DATA CLUSTERING BASED ON INDUCTIVE LEARNING OF NEURO-FUZZY NETWORK WITH DISTANCE HASHING
DOI:
https://doi.org/10.15588/1607-3274-2022-4-6Keywords:
cluster analysis, neuro-fuzzy network, hash, fuzzy inference, data analysisAbstract
Context. Cluster analysis is widely used to analyze data of various nature and dimensions. However, the known methods of cluster analysis are characterized by low speed and are demanding on computer memory resources due to the need to calculate pairwise distances between instances in a multidimensional feature space. In addition, the results of known methods of cluster analysis are difficult for human perception and analysis with a large number of features.
Objective. The purpose of the work is to increase the speed of cluster analysis, the interpretability of the resulting partition into clusters, as well as to reduce the requirements of cluster analysis to computer memory.

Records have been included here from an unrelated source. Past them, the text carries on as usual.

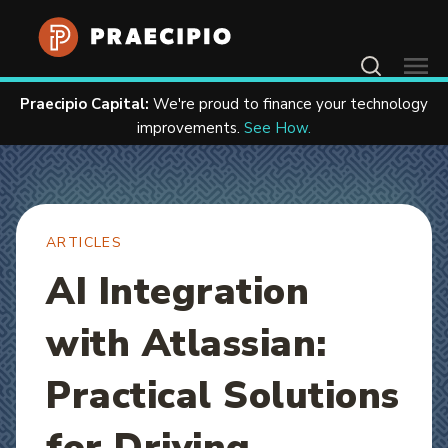
Home
Resources
Articles
Contact Us
Praecipio Capital:
We're proud to finance your technology
improvements.
See How.
ARTICLES
AI Integration
with Atlassian:
Practical Solutions
for Driving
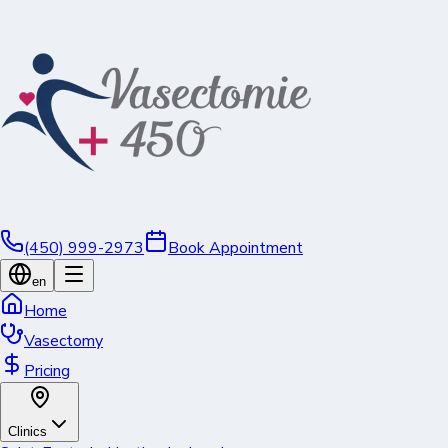
(450) 999-2973
Book Appointment
en
Home
Vasectomy
Pricing
Clinics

Method. A method for cluster analysis of multidimensional data is proposed, which for each instance calculates its hash based on the distance to the conditional center of coordinates, uses a one-dimensional coordinate along the hash axis to determine the distances between instances, considers the resulting hash as a pseudo-output feature, breaking it into intervals, which matches the labels pseudo-classes – clusters, having received a rough crisp partition of the feature space and sample instances, automatically generates a partition of input features into fuzzy terms, determines the rules for referring instances to clusters and, as a result, forms a fuzzy inference system of the Mamdani-Zadeh classifier type, which is further trained in the form of a neuro-fuzzy network to ensure acceptable values of the clustering quality functional. This makes it possible to reduce the number of terms and features used, to evaluate their contribution to making decisions about assigning instances to clusters, to increase the speed of data cluster analysis, and to increase the interpretability of the resulting data splitting into clusters.

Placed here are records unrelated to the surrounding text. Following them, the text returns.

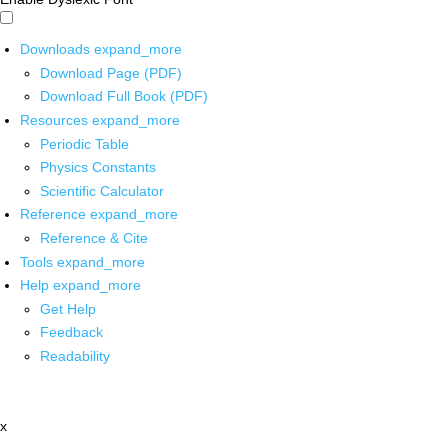
Downloads
expand_more
Download Page (PDF)
Download Full Book (PDF)
Resources
expand_more
Periodic Table
Physics Constants
Scientific Calculator
Reference
expand_more
Reference & Cite
Tools
expand_more
Help
expand_more
Get Help
Feedback
Readability
x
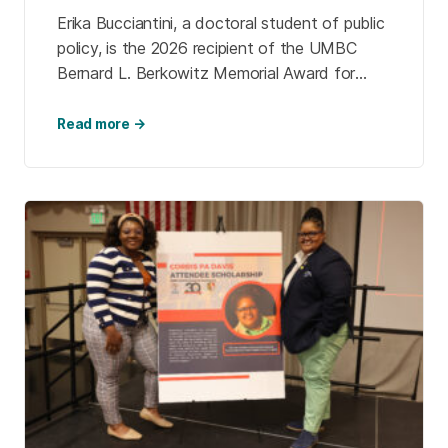
Erika Bucciantini, a doctoral student of public
policy, is the 2026 recipient of the UMBC
Bernard L. Berkowitz Memorial Award for
public service. She follows Magaly Lizama
Hernandez ’26, psychology, the inaugural
Read more →
recipient.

Results. The mathematical support for solving the problem of cluster data analysis in conditions of large data dimensions has been developed. The experiments confirmed the operability of the developed mathematical support have been carried out.
Conclusions. . The developed method and its software implementation can be recommended for use in practice in the problems of analyzing data of various nature and dimensions.
References
Everitt B., Landau S., Morven L. et al. Cluster analysis. Chichester, Wiley, 2011, 330 p.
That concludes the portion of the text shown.